Here is the thing though. If all the perfectly good pairs of shoes were destroyed, the reported might have wrote an equally aggrieved piece about the shameful way these perfectly good shoes were not reused. Seems like they set up a strawman ready to be outraged no matter what Dow did.
Shipping western clothing to poor countries tends to destroy local industry.
I prefer to be able to make my own choices, not have people lie to be and then do whatever they feel is cheaper. They have to pay to properly recycle, but can just sell the old shoes. This is fraud, pure and simple. They asked for the donations of shoes under false pretenses. (There's a chance it was whatever firm they paid - but then they're just willfully incompetent.)
That's also exactly what the article mentions. The Indonesian government banned imports of second hand clothing to protect the local textile industry.
While the exporter isn't doing anything illegal in Indonesia, the Indonesian importer certainly is (according to the explanation in the article). Abetting criminal activities in a neighbouring friendly country is rarely desirable.
> Western clothing is normally what poor country industry is made of, or at least a significant part is.
While the used clothing sector provides employment to hundreds of thousands of people in less developed countries, it also damages their local textile manufacturing industry. Prices for locally produced clothes have to include both manufacturing and logistics costs, whereas the imported used clothes from Western countries are donated and can be profitably sold at much lower prices, covering only logistics.

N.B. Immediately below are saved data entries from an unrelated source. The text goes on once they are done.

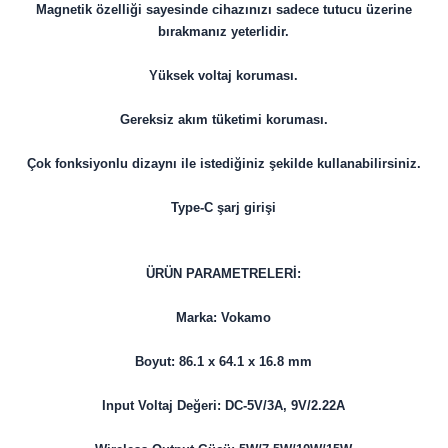
Magnetik özelliği sayesinde cihazınızı sadece tutucu üzerine
bırakmanız yeterlidir.
Yüksek voltaj koruması.
Gereksiz akım tüketimi koruması.
Çok fonksiyonlu dizaynı ile istediğiniz şekilde kullanabilirsiniz.
Type-C şarj girişi
ÜRÜN PARAMETRELERİ:
Marka: Vokamo
Boyut: 86.1 x 64.1 x 16.8 mm
Input Voltaj Değeri: DC-5V/3A, 9V/2.22A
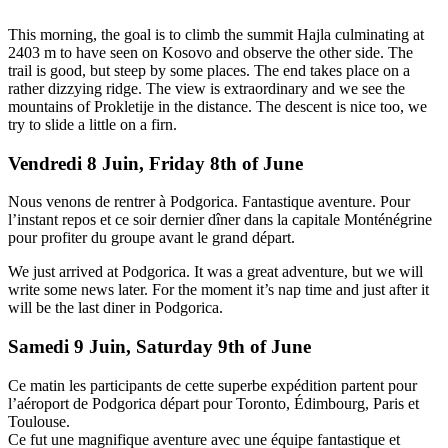
This morning, the goal is to climb the summit Hajla culminating at
2403 m to have seen on Kosovo and observe the other side. The
trail is good, but steep by some places. The end takes place on a
rather dizzying ridge. The view is extraordinary and we see the
mountains of Prokletije in the distance. The descent is nice too, we
try to slide a little on a firn.
Vendredi 8 Juin, Friday 8th of June
Nous venons de rentrer à Podgorica. Fantastique aventure. Pour
l’instant repos et ce soir dernier dîner dans la capitale Monténégrine
pour profiter du groupe avant le grand départ.
We just arrived at Podgorica. It was a great adventure, but we will
write some news later. For the moment it’s nap time and just after it
will be the last diner in Podgorica.
Samedi 9 Juin, Saturday 9th of June
Ce matin les participants de cette superbe expédition partent pour
l’aéroport de Podgorica départ pour Toronto, Édimbourg, Paris et
Toulouse.
Ce fut une magnifique aventure avec une équipe fantastique et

But if they literally have free clothing, doesn't it make that local industry useless? Literally provides no value at that point. This only seems like a problem to me if people literally can't provide value in any other way. To which the solution would seem to create a new type of industry, not create an artificial need by creating a clothes penury on purpose.
In isolation, yes. It is better for the locals to get clothes for free than for local resources (whether capital or labour) to be expended to produce them locally.
But having a strong textile manufacturing industry promotes the development of other adjacent industries (e.g. dyes, chemicals) that would not be able to stand on their own initially, and can output products that are useful to more than just textile manufacturing. It easier to develop a new industry if the country already has other industries that can support its growth.
In a sense, it is like a tax on clothes, paid by the consumers, funding textile-adjacent industries, but directed by private actors rather than the government. If it pays off, other things become cheaper and potentially offset the increased cost of clothes.
It's never going to be economically viable for most poor countries to develop local clothing industries. Even without imports of used clothing the economies of scale in that industry are just brutal. Poor countries that want to protect local industry can impose import tariffs, but in most cases they would be better off with unrestricted free trade.
They already had local clothing industries - people in poor countries weren't walking around naked until the mid 80s when container-shipping meant offshoring trash became cheap.
If this issue was isolated to shoes, and those were technically unavailable for local manufacture, then you'd probably be right. But these practices destroy all industry, leaving the people without any manufacturing base or value creation outside of cultural artifacts, and tends to keep the poor countries poor.
Most of those countries had craft clothing production, hardly anything that could be legitimately called an industry.
You haven't proposed a viable alternative. Should developed countries voluntarily stop exporting used clothing? Would that actually make people in poor countries better off?
I was explaining the problem and now not solving it is my fault.
> Should developed countries voluntarily stop exporting used clothing? Would that actually make people in poor countries better off?
Yeah, that's what the developing country said in this instance. They passed their own laws to prevent import.
And the charity promised to use the shoes for an experiment in recycling which would have brought knowledge benefits at least even if not producing a superior product. They clearly defrauded their donors regardless of Indonesian trade policies.